Онешка опять уселась на кровать и сказала мне, как один раз играла в Ивана Сусанина. Очень ей понравилось, но тогда она светилась очень красным светом. Потому что очень грустно было.
- Это было давно, и больше я так играть не буду!
Всю ночь из этой девочки звонко выходили сказки. Я их не любил вообще-то, но именно тогда чувствовал: каждая приносит мне силы. Силы, в которых нуждается организм после серьёзной болезни. Она была действительно сказочным персонажем, на личике горел румянец, а русые волосы заплетены, как у древнерусских девочек, изображения которых есть в учебниках и исторических книжках.

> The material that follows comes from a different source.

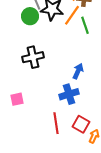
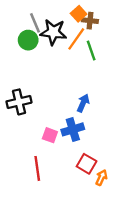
black cross: (33, 57) -> (19, 102), moved
pink square: (17, 99) -> (50, 135), moved, turned 32
red line: (56, 123) -> (37, 168), moved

И мне стыдно признать, но ни одной из этих сказок я не запомнил. Хотя сниться они мне стали почти каждую ночь. И утром, получив хороший эмоциональны и добрый заряд от увиденной во сне сказки, я просто не мог её вспомнить.
Утром Онешка ушла. То есть я не видел, как она уходила. Но мне приснилось, что она сидит на моей кровати и очень серьёзно говорит:
- Саша, запомни. Никому и никогда не говори о том, что ты сегодня ночью видел. Пусть это будет нашим маленьким секретом, договорились? Когда придёт время, я приду к тебе в одном из твоих снов. И скажу, что теперь можно! Этот сон ты будешь помнить. Я не прощаюсь.
Эпилог
Как в любой сказке, я выздоровел после той истории быстро. Подрос, потом вырос. Потом в одной из армейских командировок я получил контузию и попал в военный госпиталь. В один из снов она пришла. Даже это не во сне было, просто ночь в палате я проснулся от того, что кто-то взял мою руку. Я открыл глаза и узнал Онешку. Я уже давно не ребёнок, я знаю, что она помогает только детям. Да и мне в принципе помогать-то не надо. Я и так уже почти здоров.
- Привет. Я пришла сказать, что ты теперь можешь про меня вспоминать и рассказывать. Я много лет среди людей, мне нравится. Но я боялась, что если про меня узнают взрослые, то мне придётся уйти. Теперь я знаю, что буду с вами, пока вы есть. И ничто не помешает мне делать то, что мне нравится и ради чего я создана.
- Ты правда создана природой? – наглее вопроса и придумать нельзя, но я спросил, потому что всегда хотел об этом узнать.
- Да. Нет ничего разумнее природы. Она нас всех создала, только вот вы оказались не совсем благодарными детьми. Сам знаешь, почему. И пойми ещё одно: если бы взрослые слушались своих детей, то никогда человечество не совершало бы тех ошибок, за которые мы все платим горькую дань. Дети – они ближе всех к Природе. И если взрослые станут к ним прислушиваться – жить станет лучше, интересней и ярче. Когда ребёнок начинает взрослеть, он перерождается из дитя Природы в дитё Цивилизации. У него появляются собственные дети, и очень часто наступает время, когда я должна прийти на помощь. Кроме меня ведь некому.
-Мне пора. Я ухожу. Я не прощаюсь!
Этот зимник я еле нашёл. Вешки все были занесены, и неизвестно, сколько блуждал бы. Но какой-то луч мигнул за елью, и я направил свой КрАЗ именно в эту сторону. Перед бампером мелькнула вешка, и я понял, что не заблудился.
На одном из поворотов стояла она. Онешка. Улыбалась, как в нашу крайнюю встречу. И махала мне ручкой. И я вдруг поймал себя на мысли, что в наше время, время чужеродных алхимиков и американских карателей именно Онешка будет с нами. Такая маленькая, такая хрупкая и несказанно самоотверженная. Она будет приходить к больным детям, почти ко всем. А мы будем их слушаться, детей-то!
Только никому не говорите, хорошо? Пусть этот вывод останется только между нами, договорились?